## TASK ITEM
Restrict the output to the lines below starting at the one that contains "только при условии гиперссылки на сайт." and ending at the one that contains "Umzug von Altmittweida nach Stuttgart", and restate them word for word, both ends included.

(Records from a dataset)
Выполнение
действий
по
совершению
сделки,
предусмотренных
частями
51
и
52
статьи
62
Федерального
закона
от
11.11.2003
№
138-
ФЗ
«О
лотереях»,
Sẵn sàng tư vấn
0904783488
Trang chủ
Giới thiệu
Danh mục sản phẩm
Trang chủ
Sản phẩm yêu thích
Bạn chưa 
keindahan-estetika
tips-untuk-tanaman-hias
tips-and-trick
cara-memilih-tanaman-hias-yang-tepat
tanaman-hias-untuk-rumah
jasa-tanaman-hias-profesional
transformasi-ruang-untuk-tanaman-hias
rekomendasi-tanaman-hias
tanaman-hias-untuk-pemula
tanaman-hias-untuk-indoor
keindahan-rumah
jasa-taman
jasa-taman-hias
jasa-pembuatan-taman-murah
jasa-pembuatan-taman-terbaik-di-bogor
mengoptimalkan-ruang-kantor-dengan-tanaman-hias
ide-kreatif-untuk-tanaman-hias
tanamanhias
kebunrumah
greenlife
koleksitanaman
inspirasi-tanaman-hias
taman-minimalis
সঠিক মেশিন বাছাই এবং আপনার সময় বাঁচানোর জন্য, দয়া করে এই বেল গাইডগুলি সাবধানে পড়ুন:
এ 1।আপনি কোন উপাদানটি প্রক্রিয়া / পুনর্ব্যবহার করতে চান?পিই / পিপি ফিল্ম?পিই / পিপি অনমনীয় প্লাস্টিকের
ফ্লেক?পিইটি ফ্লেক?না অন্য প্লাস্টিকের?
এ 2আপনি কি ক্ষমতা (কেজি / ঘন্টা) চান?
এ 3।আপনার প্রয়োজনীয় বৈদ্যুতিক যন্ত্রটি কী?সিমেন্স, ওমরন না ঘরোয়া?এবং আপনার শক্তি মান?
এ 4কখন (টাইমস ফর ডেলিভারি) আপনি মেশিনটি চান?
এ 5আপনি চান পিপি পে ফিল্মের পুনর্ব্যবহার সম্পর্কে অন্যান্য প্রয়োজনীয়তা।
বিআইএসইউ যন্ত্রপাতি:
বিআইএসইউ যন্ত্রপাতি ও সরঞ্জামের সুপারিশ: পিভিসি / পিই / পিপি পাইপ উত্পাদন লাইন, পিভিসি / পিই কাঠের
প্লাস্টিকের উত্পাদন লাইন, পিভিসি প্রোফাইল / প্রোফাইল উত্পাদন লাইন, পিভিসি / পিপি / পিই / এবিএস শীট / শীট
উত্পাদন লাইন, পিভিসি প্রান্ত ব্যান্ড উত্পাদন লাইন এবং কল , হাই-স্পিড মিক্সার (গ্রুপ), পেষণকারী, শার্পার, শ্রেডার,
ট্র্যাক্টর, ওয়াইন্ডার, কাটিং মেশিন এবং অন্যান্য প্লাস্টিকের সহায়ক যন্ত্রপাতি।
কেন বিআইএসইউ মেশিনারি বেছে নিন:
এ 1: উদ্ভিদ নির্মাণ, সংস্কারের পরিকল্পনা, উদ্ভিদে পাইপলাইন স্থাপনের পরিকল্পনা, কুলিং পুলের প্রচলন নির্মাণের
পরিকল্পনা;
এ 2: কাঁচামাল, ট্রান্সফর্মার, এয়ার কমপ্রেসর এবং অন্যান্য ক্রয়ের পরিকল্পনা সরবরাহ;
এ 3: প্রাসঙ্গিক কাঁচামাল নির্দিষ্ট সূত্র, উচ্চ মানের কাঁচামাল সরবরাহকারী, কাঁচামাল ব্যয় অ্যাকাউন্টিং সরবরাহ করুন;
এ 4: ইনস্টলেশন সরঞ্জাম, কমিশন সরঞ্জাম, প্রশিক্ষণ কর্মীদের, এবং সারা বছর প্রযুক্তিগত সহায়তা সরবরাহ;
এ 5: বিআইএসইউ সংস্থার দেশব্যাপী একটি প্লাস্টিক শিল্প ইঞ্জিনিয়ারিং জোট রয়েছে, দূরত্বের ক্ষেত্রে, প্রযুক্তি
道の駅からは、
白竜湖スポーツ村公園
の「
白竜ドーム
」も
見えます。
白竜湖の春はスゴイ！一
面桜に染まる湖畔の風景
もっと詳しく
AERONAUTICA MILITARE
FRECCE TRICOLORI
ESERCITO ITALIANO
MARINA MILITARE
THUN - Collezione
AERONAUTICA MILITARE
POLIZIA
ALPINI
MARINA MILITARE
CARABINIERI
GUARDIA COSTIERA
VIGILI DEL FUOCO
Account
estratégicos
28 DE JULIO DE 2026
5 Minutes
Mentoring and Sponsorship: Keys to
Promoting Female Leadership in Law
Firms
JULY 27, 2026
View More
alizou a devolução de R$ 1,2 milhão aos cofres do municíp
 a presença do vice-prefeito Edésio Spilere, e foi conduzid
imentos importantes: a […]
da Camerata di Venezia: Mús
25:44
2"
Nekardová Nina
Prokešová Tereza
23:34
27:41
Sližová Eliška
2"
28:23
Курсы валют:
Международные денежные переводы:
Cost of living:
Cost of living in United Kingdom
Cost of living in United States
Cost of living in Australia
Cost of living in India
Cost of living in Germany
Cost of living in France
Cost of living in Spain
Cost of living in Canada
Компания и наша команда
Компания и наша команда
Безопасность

--

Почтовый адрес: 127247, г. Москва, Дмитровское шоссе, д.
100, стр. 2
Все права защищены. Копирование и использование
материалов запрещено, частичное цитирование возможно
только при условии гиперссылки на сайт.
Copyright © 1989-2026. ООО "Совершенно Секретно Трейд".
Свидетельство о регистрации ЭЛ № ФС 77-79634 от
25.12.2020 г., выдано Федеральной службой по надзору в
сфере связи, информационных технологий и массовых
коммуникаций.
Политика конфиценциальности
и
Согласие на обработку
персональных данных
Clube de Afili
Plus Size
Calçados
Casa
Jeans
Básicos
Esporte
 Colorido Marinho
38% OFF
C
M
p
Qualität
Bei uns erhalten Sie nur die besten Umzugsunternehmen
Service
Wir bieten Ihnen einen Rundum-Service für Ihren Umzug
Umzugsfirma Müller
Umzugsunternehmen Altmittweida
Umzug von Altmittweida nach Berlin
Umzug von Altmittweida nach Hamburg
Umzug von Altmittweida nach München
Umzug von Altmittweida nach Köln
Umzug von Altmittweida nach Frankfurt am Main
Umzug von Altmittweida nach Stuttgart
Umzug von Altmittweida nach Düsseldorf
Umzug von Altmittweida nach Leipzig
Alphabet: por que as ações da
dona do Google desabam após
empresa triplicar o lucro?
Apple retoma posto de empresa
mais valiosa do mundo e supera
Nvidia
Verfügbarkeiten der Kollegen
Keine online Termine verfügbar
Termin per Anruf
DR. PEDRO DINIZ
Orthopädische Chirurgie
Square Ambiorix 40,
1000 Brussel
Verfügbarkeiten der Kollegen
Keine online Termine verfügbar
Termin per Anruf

* * *

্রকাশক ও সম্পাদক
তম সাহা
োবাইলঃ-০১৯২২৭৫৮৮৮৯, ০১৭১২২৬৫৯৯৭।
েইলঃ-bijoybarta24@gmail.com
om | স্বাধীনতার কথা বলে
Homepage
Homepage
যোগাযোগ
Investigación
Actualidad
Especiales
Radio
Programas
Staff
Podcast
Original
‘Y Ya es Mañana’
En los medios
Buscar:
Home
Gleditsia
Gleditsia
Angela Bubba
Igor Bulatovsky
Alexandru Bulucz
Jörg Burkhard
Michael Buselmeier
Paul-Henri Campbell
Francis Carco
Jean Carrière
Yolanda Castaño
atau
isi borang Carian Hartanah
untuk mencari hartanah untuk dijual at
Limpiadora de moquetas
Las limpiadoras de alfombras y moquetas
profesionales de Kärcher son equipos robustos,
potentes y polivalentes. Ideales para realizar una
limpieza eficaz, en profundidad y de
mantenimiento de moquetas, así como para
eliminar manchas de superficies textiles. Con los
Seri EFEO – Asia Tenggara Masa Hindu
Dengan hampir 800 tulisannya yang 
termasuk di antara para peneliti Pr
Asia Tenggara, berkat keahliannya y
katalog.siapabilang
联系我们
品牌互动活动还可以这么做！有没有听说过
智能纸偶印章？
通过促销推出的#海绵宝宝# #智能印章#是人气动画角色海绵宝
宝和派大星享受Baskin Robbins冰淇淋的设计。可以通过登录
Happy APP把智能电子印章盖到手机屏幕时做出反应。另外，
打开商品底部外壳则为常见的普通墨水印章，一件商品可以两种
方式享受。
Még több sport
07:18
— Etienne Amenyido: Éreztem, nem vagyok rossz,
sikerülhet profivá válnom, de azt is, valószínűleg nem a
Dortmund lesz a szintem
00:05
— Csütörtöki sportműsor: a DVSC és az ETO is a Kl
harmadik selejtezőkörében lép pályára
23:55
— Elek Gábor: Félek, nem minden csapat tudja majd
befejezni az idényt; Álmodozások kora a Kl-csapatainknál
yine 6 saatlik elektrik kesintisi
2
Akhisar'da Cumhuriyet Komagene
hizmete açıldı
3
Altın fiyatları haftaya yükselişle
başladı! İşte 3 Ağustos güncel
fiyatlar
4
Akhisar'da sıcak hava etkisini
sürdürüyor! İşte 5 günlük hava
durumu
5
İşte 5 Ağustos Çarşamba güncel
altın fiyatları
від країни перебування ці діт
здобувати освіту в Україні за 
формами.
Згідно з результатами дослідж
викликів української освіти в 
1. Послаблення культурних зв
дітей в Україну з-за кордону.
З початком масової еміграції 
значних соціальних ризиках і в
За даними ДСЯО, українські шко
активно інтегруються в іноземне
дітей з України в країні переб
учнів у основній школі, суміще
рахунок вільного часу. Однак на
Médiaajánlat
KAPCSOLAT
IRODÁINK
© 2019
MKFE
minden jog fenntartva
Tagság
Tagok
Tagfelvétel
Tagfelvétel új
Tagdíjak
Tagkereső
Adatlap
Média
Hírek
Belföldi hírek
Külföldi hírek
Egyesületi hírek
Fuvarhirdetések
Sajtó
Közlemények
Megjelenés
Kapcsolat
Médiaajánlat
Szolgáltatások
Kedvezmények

## EXERCISE RESULT
только при условии гиперссылки на сайт.
Copyright © 1989-2026. ООО "Совершенно Секретно Трейд".
Свидетельство о регистрации ЭЛ № ФС 77-79634 от
25.12.2020 г., выдано Федеральной службой по надзору в
сфере связи, информационных технологий и массовых
коммуникаций.
Политика конфиценциальности
и
Согласие на обработку
персональных данных
Clube de Afili
Plus Size
Calçados
Casa
Jeans
Básicos
Esporte
 Colorido Marinho
38% OFF
C
M
p
Qualität
Bei uns erhalten Sie nur die besten Umzugsunternehmen
Service
Wir bieten Ihnen einen Rundum-Service für Ihren Umzug
Umzugsfirma Müller
Umzugsunternehmen Altmittweida
Umzug von Altmittweida nach Berlin
Umzug von Altmittweida nach Hamburg
Umzug von Altmittweida nach München
Umzug von Altmittweida nach Köln
Umzug von Altmittweida nach Frankfurt am Main
Umzug von Altmittweida nach Stuttgart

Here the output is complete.